John Scott is a professor-researcher at the Economics Division of the Center for Economic Research and Teaching (CIDE) and academic counselor of the National Council for Evaluation of Social Development Policy (CONEVAL). His areas of specialization focus on tax incidence and public spending, measurement of poverty and inequality, evaluation of health programs, social protection, labor policy, basic income, rural and agricultural development and energy subsidies, as well as issues related to human development. He has a graduate degree in philosophy from New York University and postgraduate studies in economics from Oxford University. 

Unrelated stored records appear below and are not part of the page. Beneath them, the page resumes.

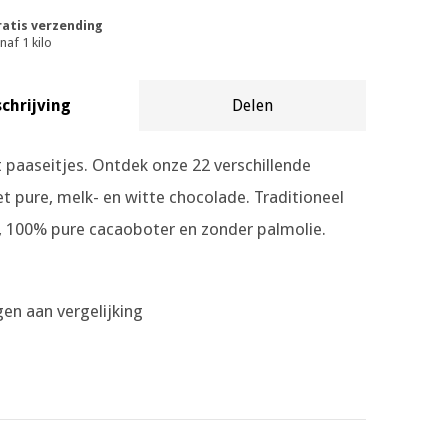
atis verzending
naf 1 kilo
chrijving
Delen
 paaseitjes. Ontdek onze 22 verschillende
t pure, melk- en witte chocolade. Traditioneel
, 100% pure cacaoboter en zonder palmolie.
en aan vergelijking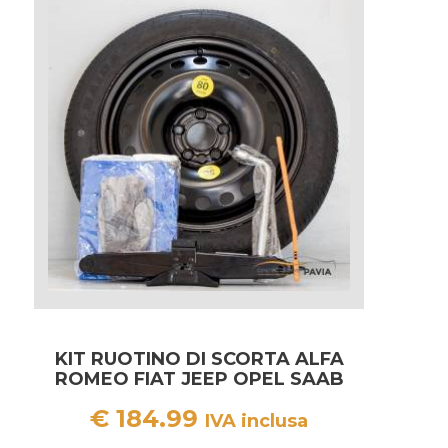
KIT RUOTINO DI SCORTA ALFA
ROMEO FIAT JEEP OPEL SAAB
€
184.99
IVA inclusa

Gerardo Esquivel (discussant) received his Ph.D. in economics from Harvard in 1997. He also holds a B.A. in economics from the National University Autonomous of Mexico (UNAM, 1989) and an M.A. in economics from El Colegio de Mexico (1991). He has been a professor of economics at El Colegio de Mexico since 1998. Previously, he worked as a senior macroeconomics researcher at the Harvard Institute for International Development (HIID). Mr. Esquivel has also been a consultant for the International Monetary Fund, the Inter-American Development Bank, the World Bank, the United Nations Development Program and the Central Bank in Mexico. He has also been a consultant for the Ministry of Social Development and the Ministry of Economy in Mexico and he was Economic Advisor for Mexico City's Secretary of Finance between 2004 and 2005.

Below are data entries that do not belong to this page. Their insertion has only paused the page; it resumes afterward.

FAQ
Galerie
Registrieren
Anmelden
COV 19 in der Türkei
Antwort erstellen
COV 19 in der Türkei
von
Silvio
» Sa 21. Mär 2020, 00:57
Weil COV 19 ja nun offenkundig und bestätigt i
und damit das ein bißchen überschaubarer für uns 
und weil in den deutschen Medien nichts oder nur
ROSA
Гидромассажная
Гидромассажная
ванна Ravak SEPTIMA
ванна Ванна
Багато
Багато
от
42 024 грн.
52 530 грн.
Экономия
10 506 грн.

Luis Felipe Lopez-Calva (discussant) is the global director for the World Bank Group’s Poverty and Equity Global Practice (GP) in the Equitable Growth, Finance, and Institutions (EFI) Vice Presidency. Lopez-Calva has over 30 years of professional experience working with international institutions and advising national governments. He rejoined the World Bank in 2022 from the United Nations Development Programme, where he served as UN assistant secretary general and regional director for Latin America and the Caribbean since 2018.

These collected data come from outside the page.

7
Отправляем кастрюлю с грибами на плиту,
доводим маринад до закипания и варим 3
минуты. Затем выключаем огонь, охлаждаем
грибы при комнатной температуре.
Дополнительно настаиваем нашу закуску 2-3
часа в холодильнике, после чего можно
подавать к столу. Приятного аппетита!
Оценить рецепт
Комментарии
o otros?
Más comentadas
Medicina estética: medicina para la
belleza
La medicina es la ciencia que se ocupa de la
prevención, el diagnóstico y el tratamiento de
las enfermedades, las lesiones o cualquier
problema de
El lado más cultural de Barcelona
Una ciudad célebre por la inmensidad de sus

Alejandro Werner is the founding director of the Georgetown Americas Institute and a non-resident senior fellow at the Peterson Institute. He recently completed almost nine years as director of the Western Hemisphere Department at the International Monetary Fund. Prior to that appointment, he was undersecretary of finance and public credit in Mexico’s Finance Ministry and held several positions in that ministry and the Central Bank. He also taught at leading universities in Mexico, Spain, and the United States. He holds a Ph.D. in economics from the Massachusetts Institute of Technology and a B.A. in economics from Instituto Tecnológico Autónomo de México (ITAM).

Nora Lustig (chair) is a resident fellow with the Georgetown Americas Institute and Samuel Z. Stone Professor of Latin American Economics and the founding director of the Commitment to Equity Institute (CEQ) at Tulane University. She is also a nonresident senior fellow at the Brookings Institution, the Center for Global Development and the Inter-American Dialogue. Lustig’s research is on economic development, inequality and social policies with emphasis on Latin America. She is the editor of Commitment to Equity Handbook: Estimating the Impact of Fiscal Policy on Inequality and Poverty (2018), a step-by-step guide to assessing the impact of taxation and social spending on inequality and poverty in developing countries. Lustig is a founding member and president emeritus of the Latin American and Caribbean Economic Association (LACEA) and was a co-director of the World Bank’s World Development Report 2000, Attacking Poverty. She serves on the editorial board of the Journal of Economic Inequality and is a member of the Society for the Study of Economic Inequality’s Executive Council. Lustig served on the Atkinson Commission on Poverty, the High-Level Group on Measuring Economic Performance and Social Progress, and the G20 Eminent Persons Group on Global Financial Governance. She received her doctorate in economics from the University of California, Berkeley.